The skill file at data/config/skills/ms-todo/SKILL.md covers:

  • Auth check first: always run ms-todo-cli auth status before any operation
  • Duplicate avoidance: list tasks in the target list before creating a new one
  • List hygiene: prefer existing catch-all lists (Tasks, Inbox) over creating new ones; ask before creating a new list
  • Response format: report back with list name, task title, due date, and any steps created

The skill is enabled in openclaw.json under skills.entries and accessible to all five agents without any per-agent allowlist.
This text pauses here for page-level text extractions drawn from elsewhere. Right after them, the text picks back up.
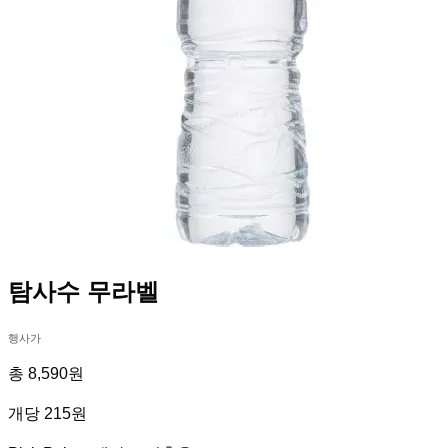
탐사수 무라벨
행사가
총 8,590원
개당 215원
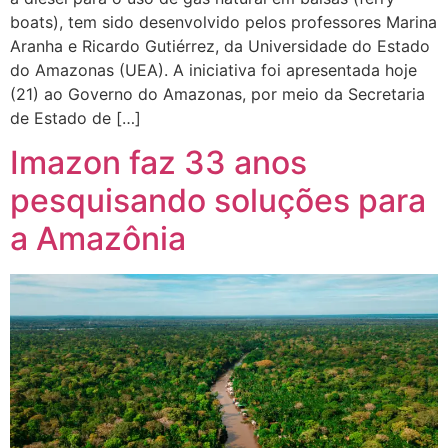
boats), tem sido desenvolvido pelos professores Marina
Aranha e Ricardo Gutiérrez, da Universidade do Estado
do Amazonas (UEA). A iniciativa foi apresentada hoje
(21) ao Governo do Amazonas, por meio da Secretaria
de Estado de […]
Imazon faz 33 anos
pesquisando soluções para
a Amazônia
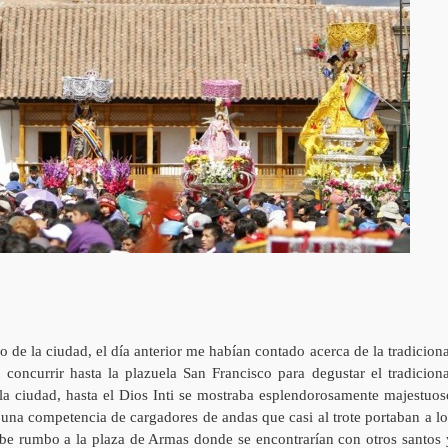
o de la ciudad, el día anterior me habían contado acerca de la tradiciona
 concurrir hasta la plazuela San Francisco para degustar el tradiciona
la ciudad, hasta el Dios Inti se mostraba esplendorosamente majestuos
 una competencia de cargadores de andas que casi al trote portaban a lo
urbe rumbo a la plaza de Armas donde se encontrarían con otros santos 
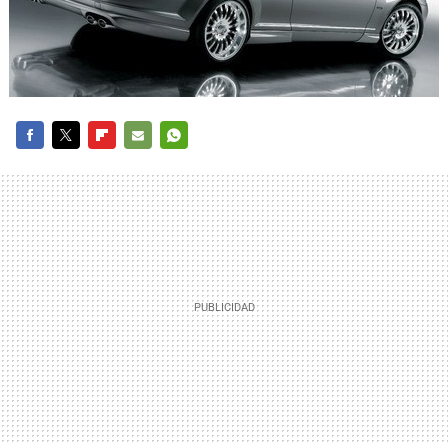
FACEBOOK
TWITTER
FLIPBOARD
E-
WHATSAPP
MAIL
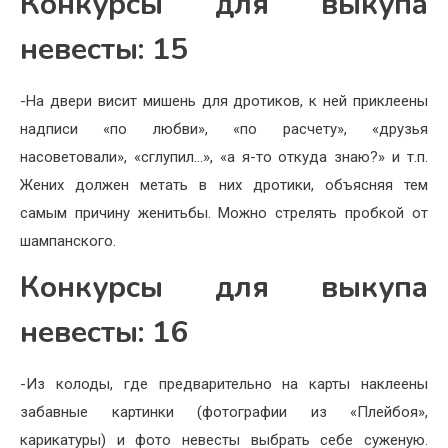
Конкурсы для выкупа
невесты: 15
-На двери висит мишень для дротиков, к ней приклеены
надписи «по любви», «по расчету», «друзья
насоветовали», «сглупил…», «а я-то откуда знаю?» и т.п.
Жених должен метать в них дротики, объясняя тем
самым причину женитьбы. Можно стрелять пробкой от
шампанского.
Конкурсы для выкупа
невесты: 16
-Из колоды, где предварительно на карты наклеены
забавные картинки (фотографии из «Плейбоя»,
карикатуры) и фото невесты выбрать себе суженую.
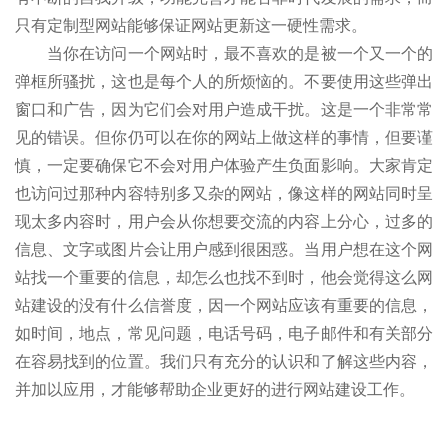
只有定制型网站能够保证网站更新这一硬性需求。
当你在访问一个网站时，最不喜欢的是被一个又一个的
弹框所骚扰，这也是每个人的所烦恼的。不要使用这些弹出
窗口和广告，因为它们会对用户造成干扰。这是一个非常常
见的错误。但你仍可以在你的网站上做这样的事情，但要谨
慎，一定要确保它不会对用户体验产生负面影响。大家肯定
也访问过那种内容特别多又杂的网站，像这样的网站同时呈
现太多内容时，用户会从你想要交流的内容上分心，过多的
信息、文字或图片会让用户感到很困惑。当用户想在这个网
站找一个重要的信息，却怎么也找不到时，他会觉得这么网
站建设的没有什么信誉度，因一个网站应该有重要的信息，
如时间，地点，常见问题，电话号码，电子邮件和有关部分
在容易找到的位置。我们只有充分的认识和了解这些内容，
并加以应用，才能够帮助企业更好的进行网站建设工作。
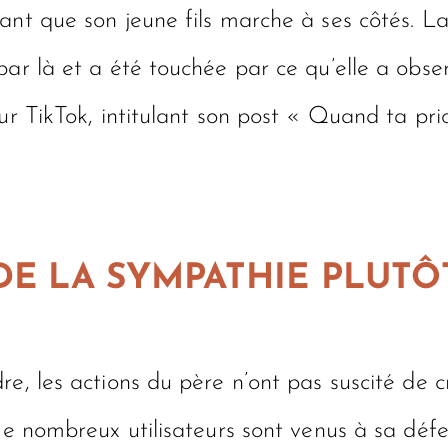
ant que son jeune fils marche à ses côtés. L
par là et a été touchée par ce qu’elle a obs
ur TikTok, intitulant son post « Quand ta prio
 DE LA SYMPATHIE PLUT
e, les actions du père n’ont pas suscité de c
De nombreux utilisateurs sont venus à sa défe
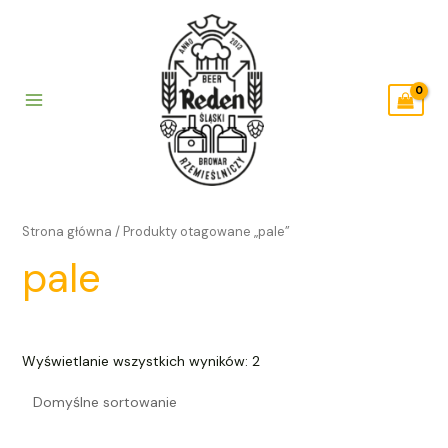
Skip
to
content
Main
Menu
Strona główna
/ Produkty otagowane „pale”
pale
Wyświetlanie wszystkich wyników: 2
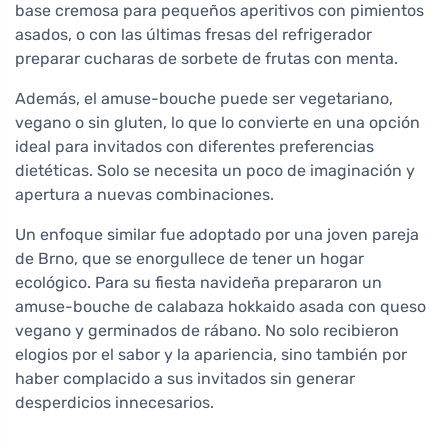
base cremosa para pequeños aperitivos con pimientos
asados, o con las últimas fresas del refrigerador
preparar cucharas de sorbete de frutas con menta.
Además, el amuse-bouche puede ser vegetariano,
vegano o sin gluten, lo que lo convierte en una opción
ideal para invitados con diferentes preferencias
dietéticas. Solo se necesita un poco de imaginación y
apertura a nuevas combinaciones.
Un enfoque similar fue adoptado por una joven pareja
de Brno, que se enorgullece de tener un hogar
ecológico. Para su fiesta navideña prepararon un
amuse-bouche de calabaza hokkaido asada con queso
vegano y germinados de rábano. No solo recibieron
elogios por el sabor y la apariencia, sino también por
haber complacido a sus invitados sin generar
desperdicios innecesarios.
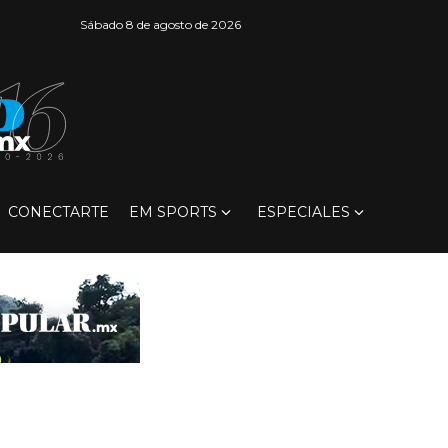
Sábado 8 de agosto de 2026
CONECTARTE
EM SPORTS
ESPECIALES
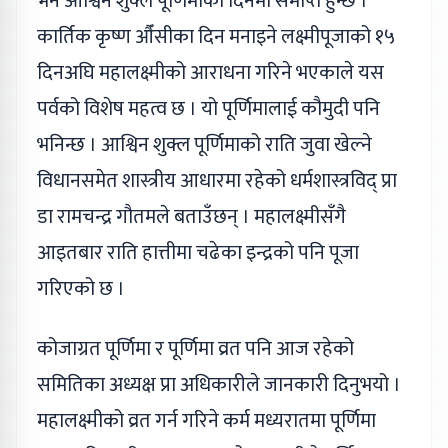
भने आश्विन शुक्ल पूर्णिमाका दिनमा समाप्त हुन्छ ।
कार्तिक कृष्ण औँसीका दिन मनाइने लक्ष्मीपूजाको १५
दिनअघि महालक्ष्मीको आराधना गरिने भएकाले यस
पर्वको विशेष महत्व छ । यो पूर्णिमालाई कौमुदी पनि
भनिन्छ । आश्विन शुक्ल पूर्णिमाको राति जुवा खेल्ने
विधानसमेत शास्त्रीय आधारमा रहेको धर्मशास्त्रविद् प्रा
डा रामचन्द्र गौतमले बताउँछन् । महालक्ष्मीसँगै
आइतबार राति हात्तीमा चढेका इन्द्रको पनि पूजा
गरिएको छ ।
कोजाग्रत पूर्णिमा र पूर्णिमा व्रत पनि आज रहेको
समितिका अध्यक्ष प्रा अधिकारीले जानकारी दिनुभयो ।
महालक्ष्मीको व्रत गर्न गरिने कर्म मध्यरातमा पूर्णिमा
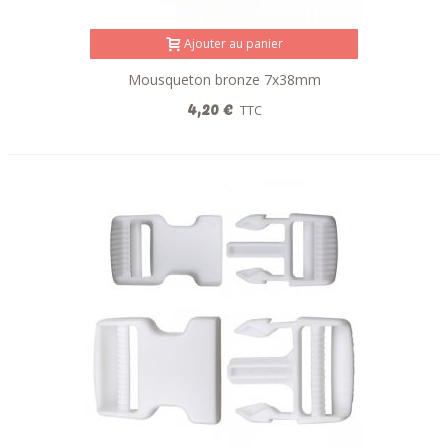
Ajouter au panier
Mousqueton bronze 7x38mm
4,20 €
TTC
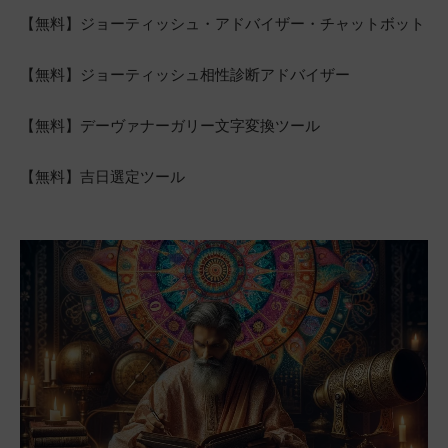
【無料】ジョーティッシュ・アドバイザー・チャットボット
【無料】ジョーティッシュ相性診断アドバイザー
【無料】デーヴァナーガリー文字変換ツール
【無料】吉日選定ツール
Authentication: the device-code flow

The CLI uses Microsoft’s device-code flow, the only OAuth flow that works without a redirect URI, which makes it a good fit for a headless container:

  1. ms-todo-cli auth login contacts Azure AD and receives a device code
  2. It prints the code and URL to stderr (not stdout, which keeps stdout clean for JSON)
  3. The user opens the URL in a browser, enters the code, and completes login
  4. The MSAL library caches the refresh token at ~/.ms-todo-cli/msal-cache.json

After the initial login, subsequent commands use silent token refresh. The cache file is mode 0o600 for minimal exposure.

The Azure app registration needs three delegated permissions: Tasks.ReadWrite, User.Read, and offline_access. The app must support “Accounts in any organizational directory and personal Microsoft accounts” to work with both work/school and personal Microsoft accounts.

What this unlocks

With the skill active, any agent can now handle requests like:

“Add ‘Review the quarterly report’ to my Tasks list, due Friday, high priority.”

The agent runs ms-todo-cli list list to find the right list, creates the task with ms-todo-cli task create, and reports back with the task title and due date. If I later say “mark that task as done,” the agent can complete it by ID.

Checklist steps work the same way. For multi-part follow-ups such as “gather the documents, review the draft, submit the form,” the agent creates a parent task and adds each item as a step.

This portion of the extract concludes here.